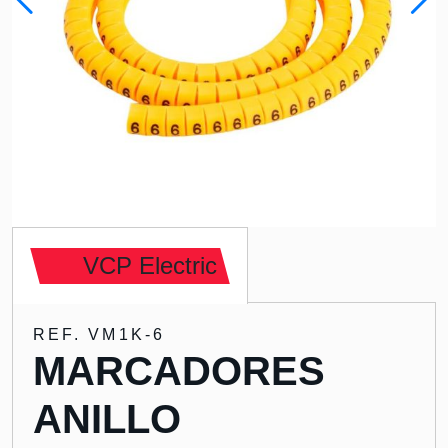
VCP Electric
REF. VM1K-6
MARCADORES
ANILLO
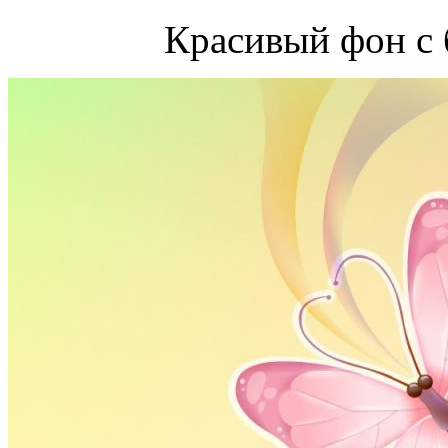
Красивый фон с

------------------------------

◆ Your assignment
Produce a word-for-word version of the material, with no pictures included.

◆ Your solution
VCP Electric
REF. VM1K-6
MARCADORES
ANILLO
Красивый фон с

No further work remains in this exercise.